(Supplied data Opens)

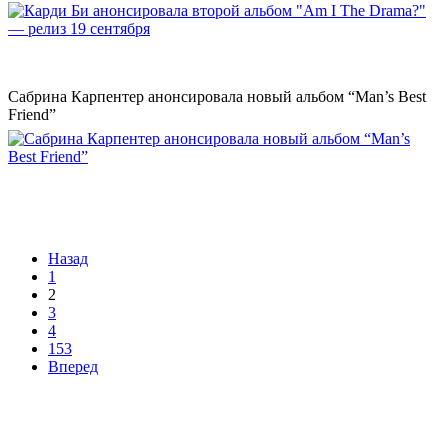
Сабрина Карпентер анонсировала новый альбом “Man’s Best
Friend”
Назад
1
2
3
4
153
Вперед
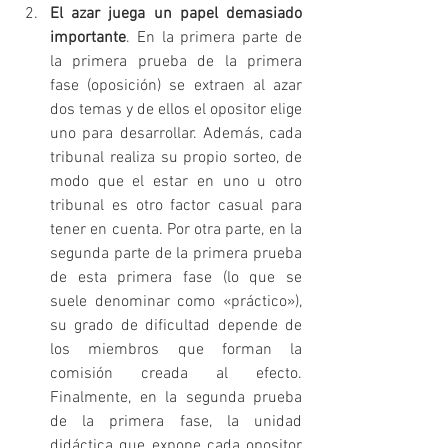
El azar juega un papel demasiado 
importante
. En la primera parte de 
la primera prueba de la primera 
fase (oposición) se extraen al azar 
dos temas y de ellos el opositor elige 
uno para desarrollar. Además, cada 
tribunal realiza su propio sorteo, de 
modo que el estar en uno u otro 
tribunal es otro factor casual para 
tener en cuenta. Por otra parte, en la 
segunda parte de la primera prueba 
de esta primera fase (lo que se 
suele denominar como «práctico»), 
su grado de dificultad depende de 
los miembros que forman la 
comisión creada al efecto. 
Finalmente, en la segunda prueba 
de la primera fase, la unidad 
didáctica que expone cada opositor 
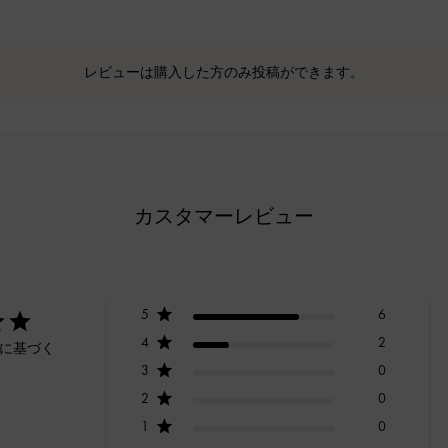
レビューは購入した方のみ投稿ができます。
カスタマーレビュー
5
6
4
2
ーに基づく
3
0
2
0
1
0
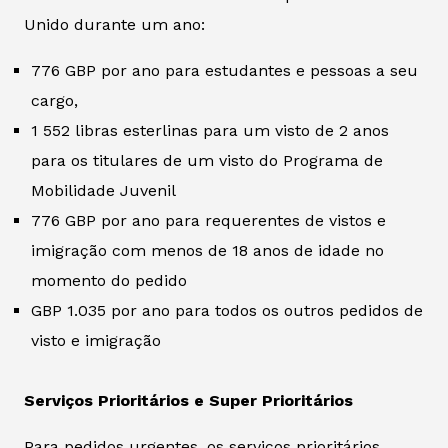
Unido durante um ano:
776 GBP por ano para estudantes e pessoas a seu
cargo,
1 552 libras esterlinas para um visto de 2 anos
para os titulares de um visto do Programa de
Mobilidade Juvenil
776 GBP por ano para requerentes de vistos e
imigração com menos de 18 anos de idade no
momento do pedido
GBP 1.035 por ano para todos os outros pedidos de
visto e imigração
Serviços Prioritários e Super Prioritários
Para pedidos urgentes, os serviços prioritários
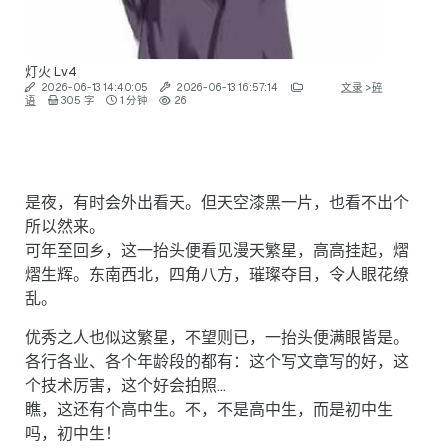
灯火
Lv4
2026-06-13 14:40:05
2026-06-13 16:57:14
文录
>
碎
语
305 字
1 分钟
26
是夜，有时会外出看天。但天空漆黑一片，也看不出个
所以然来。
可年至回乡，这一抬头便看见漫天繁星，高高挂起，熠
熠生辉。东南西北，四角八方，璀璨夺目，令人眼花缭
乱。
优秀之人也似这繁星，不望则已，一抬头便满眼皆是。
各行各业、各个年龄段的都有：这个写文章写的好，这
个技术厉害，这个好会拍照…
瞧，这还有个高中生。不，不是高中生，而是初中生
吗，初中生！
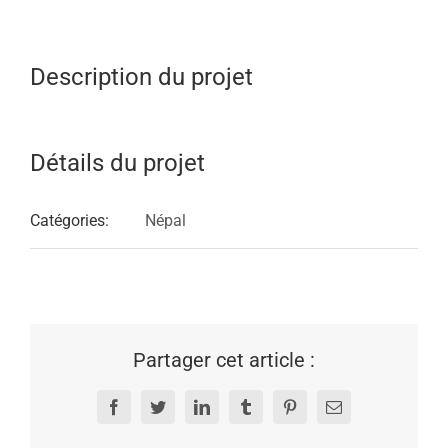
Description du projet
Détails du projet
Catégories:
Népal
Partager cet article :
Facebook
Twitter
LinkedIn
Tumblr
Pinterest
Email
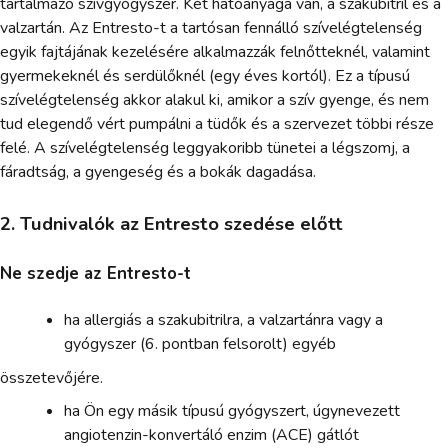
tartalmazó szívgyógyszer. Két hatóanyaga van, a szakubitril és a
valzartán. Az Entresto-t a tartósan fennálló szívelégtelenség
egyik fajtájának kezelésére alkalmazzák felnőtteknél, valamint
gyermekeknél és serdülőknél (egy éves kortól). Ez a típusú
szívelégtelenség akkor alakul ki, amikor a szív gyenge, és nem
tud elegendő vért pumpálni a tüdők és a szervezet többi része
felé. A szívelégtelenség leggyakoribb tünetei a légszomj, a
fáradtság, a gyengeség és a bokák dagadása.
2. Tudnivalók az Entresto szedése előtt
Ne szedje az Entresto-t
ha allergiás a szakubitrilra, a valzartánra vagy a
gyógyszer (6. pontban felsorolt) egyéb
összetevőjére.
ha Ön egy másik típusú gyógyszert, úgynevezett
angiotenzin-konvertáló enzim (ACE) gátlót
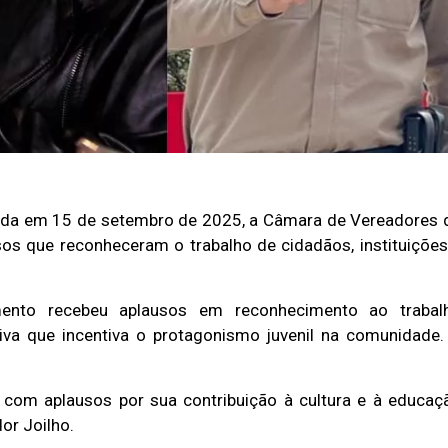
lizada em 15 de setembro de 2025, a Câmara de Vereadores 
s que reconheceram o trabalho de cidadãos, instituições
ento recebeu aplausos em reconhecimento ao trabal
tiva que incentiva o protagonismo juvenil na comunidade.
com aplausos por sua contribuição à cultura e à educaç
or Joilho.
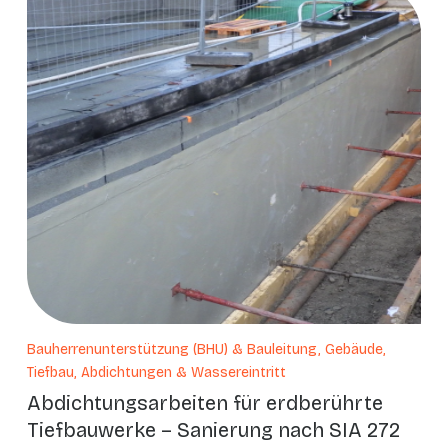
Bauherrenunterstützung (BHU) & Bauleitung, Gebäude,
Tiefbau, Abdichtungen & Wassereintritt
Abdichtungsarbeiten für erdberührte
Tiefbauwerke – Sanierung nach SIA 272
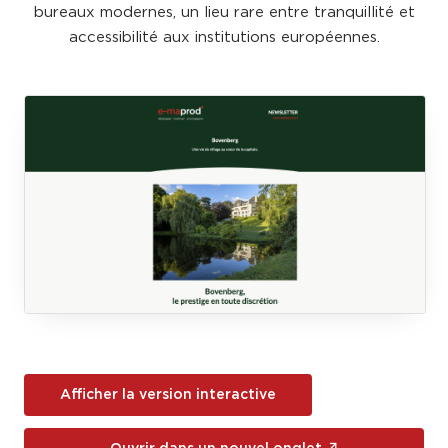
bureaux modernes, un lieu rare entre tranquillité et
accessibilité aux institutions européennes.
Afficher la version interactive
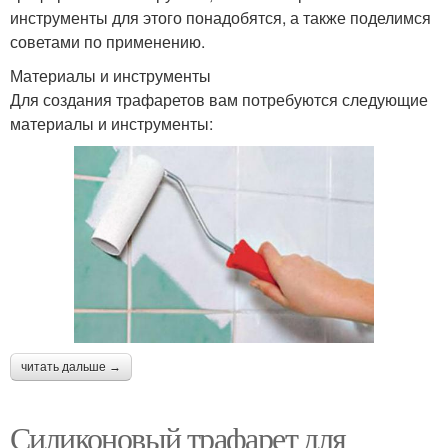
инструменты для этого понадобятся, а также поделимся
советами по применению.
Материалы и инструменты
Для создания трафаретов вам потребуются следующие
материалы и инструменты:
читать дальше →
Силиконовый трафарет для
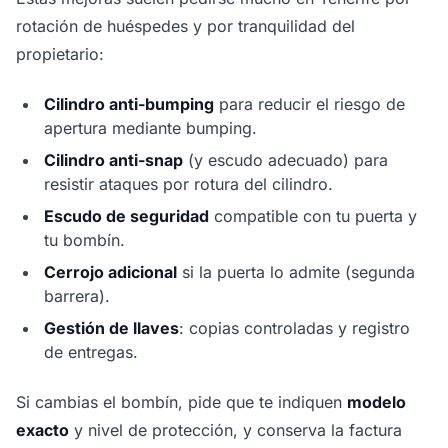
rotación de huéspedes y por tranquilidad del
propietario:
Cilindro anti-bumping
para reducir el riesgo de
apertura mediante bumping.
Cilindro anti-snap
(y escudo adecuado) para
resistir ataques por rotura del cilindro.
Escudo de seguridad
compatible con tu puerta y
tu bombín.
Cerrojo adicional
si la puerta lo admite (segunda
barrera).
Gestión de llaves
: copias controladas y registro
de entregas.
Si cambias el bombín, pide que te indiquen
modelo
exacto
y nivel de protección, y conserva la factura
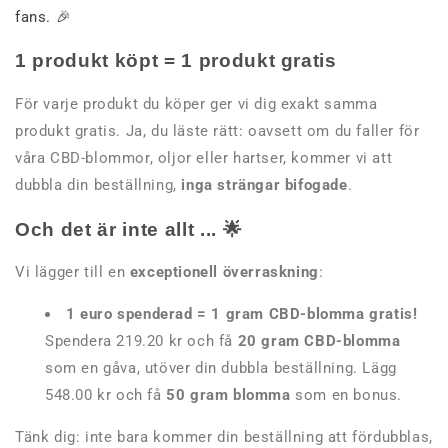
fans. 🎉
1 produkt köpt = 1 produkt gratis
För varje produkt du köper ger vi dig exakt samma
produkt gratis. Ja, du läste rätt: oavsett om du faller för
våra CBD-blommor, oljor eller hartser, kommer vi att
dubbla din beställning,
inga strängar bifogade
.
Och det är inte allt ... 🌟
Vi lägger till en
exceptionell överraskning
:
1 euro spenderad = 1 gram CBD-blomma gratis!
Spendera 219.20 kr och få
20 gram CBD-blomma
som en gåva, utöver din dubbla beställning. Lägg
548.00 kr och få
50 gram blomma
som en bonus.
Tänk dig: inte bara kommer din beställning att fördubblas,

(Supplied data Closes)

Goal of the exercise
Quote each record exactly as it stands, minus the pictures.

Task response
Сабрина Карпентер анонсировала новый альбом “Man’s Best
Friend”
Назад
1
2
3
4
153
Вперед
El azar juega un papel demasiado 
importante
. En la primera parte de 
la primera prueba de la primera 
fase (oposición) se extraen al azar 
dos temas y de ellos el opositor elige 
uno para desarrollar. Además, cada 
tribunal realiza su propio sorteo, de 
modo que el estar en uno u otro 
tribunal es otro factor casual para 
tener en cuenta. Por otra parte, en la 
segunda parte de la primera prueba 
de esta primera fase (lo que se 
suele denominar como «práctico»), 
su grado de dificultad depende de 
los miembros que forman la 
comisión creada al efecto. 
Finalmente, en la segunda prueba 
de la primera fase, la unidad 
didáctica que expone cada opositor 
レビューは購入した方のみ投稿ができます。
カスタマーレビュー
5
6
4
2
ーに基づく
3
0
2
0
1
0
Unido durante um ano:
776 GBP por ano para estudantes e pessoas a seu
cargo,
1 552 libras esterlinas para um visto de 2 anos
para os titulares de um visto do Programa de
Mobilidade Juvenil
776 GBP por ano para requerentes de vistos e
imigração com menos de 18 anos de idade no
momento do pedido
GBP 1.035 por ano para todos os outros pedidos de
visto e imigração
Serviços Prioritários e Super Prioritários
Para pedidos urgentes, os serviços prioritários
灯火
Lv4
2026-06-13 14:40:05
2026-06-13 16:57:14
文录
>
碎
语
305 字
1 分钟
26
是夜，有时会外出看天。但天空漆黑一片，也看不出个
所以然来。
可年至回乡，这一抬头便看见漫天繁星，高高挂起，熠
熠生辉。东南西北，四角八方，璀璨夺目，令人眼花缭
乱。
优秀之人也似这繁星，不望则已，一抬头便满眼皆是。
各行各业、各个年龄段的都有：这个写文章写的好，这
个技术厉害，这个好会拍照…
瞧，这还有个高中生。不，不是高中生，而是初中生
吗，初中生！
Description du projet
Détails du projet
Catégories:
Népal
Partager cet article :
Facebook
Twitter
LinkedIn
Tumblr
Pinterest
Email
tartalmazó szívgyógyszer. Két hatóanyaga van, a szakubitril és a
valzartán. Az Entresto-t a tartósan fennálló szívelégtelenség
egyik fajtájának kezelésére alkalmazzák felnőtteknél, valamint
gyermekeknél és serdülőknél (egy éves kortól). Ez a típusú
szívelégtelenség akkor alakul ki, amikor a szív gyenge, és nem
tud elegendő vért pumpálni a tüdők és a szervezet többi része
felé. A szívelégtelenség leggyakoribb tünetei a légszomj, a
fáradtság, a gyengeség és a bokák dagadása.
2. Tudnivalók az Entresto szedése előtt
Ne szedje az Entresto-t
ha allergiás a szakubitrilra, a valzartánra vagy a
gyógyszer (6. pontban felsorolt) egyéb
összetevőjére.
ha Ön egy másik típusú gyógyszert, úgynevezett
angiotenzin-konvertáló enzim (ACE) gátlót
lizada em 15 de setembro de 2025, a Câmara de Vereadores 
s que reconheceram o trabalho de cidadãos, instituições
ento recebeu aplausos em reconhecimento ao trabal
tiva que incentiva o protagonismo juvenil na comunidade.
com aplausos por sua contribuição à cultura e à educaç
or Joilho.
Bauherrenunterstützung (BHU) & Bauleitung, Gebäude,
Tiefbau, Abdichtungen & Wassereintritt
Abdichtungsarbeiten für erdberührte
Tiefbauwerke – Sanierung nach SIA 272
bureaux modernes, un lieu rare entre tranquillité et
accessibilité aux institutions européennes.
Afficher la version interactive
инструменты для этого понадобятся, а также поделимся
советами по применению.
Материалы и инструменты
Для создания трафаретов вам потребуются следующие
материалы и инструменты:
читать дальше →
Силиконовый трафарет для
rotación de huéspedes y por tranquilidad del
propietario:
Cilindro anti-bumping
para reducir el riesgo de
apertura mediante bumping.
Cilindro anti-snap
(y escudo adecuado) para
resistir ataques por rotura del cilindro.
Escudo de seguridad
compatible con tu puerta y
tu bombín.
Cerrojo adicional
si la puerta lo admite (segunda
barrera).
Gestión de llaves
: copias controladas y registro
de entregas.
Si cambias el bombín, pide que te indiquen
modelo
exacto
y nivel de protección, y conserva la factura
fans. 🎉
1 produkt köpt = 1 produkt gratis
För varje produkt du köper ger vi dig exakt samma
produkt gratis. Ja, du läste rätt: oavsett om du faller för
våra CBD-blommor, oljor eller hartser, kommer vi att
dubbla din beställning,
inga strängar bifogade
.
Och det är inte allt ... 🌟
Vi lägger till en
exceptionell överraskning
:
1 euro spenderad = 1 gram CBD-blomma gratis!
Spendera 219.20 kr och få
20 gram CBD-blomma
som en gåva, utöver din dubbla beställning. Lägg
548.00 kr och få
50 gram blomma
som en bonus.
Tänk dig: inte bara kommer din beställning att fördubblas,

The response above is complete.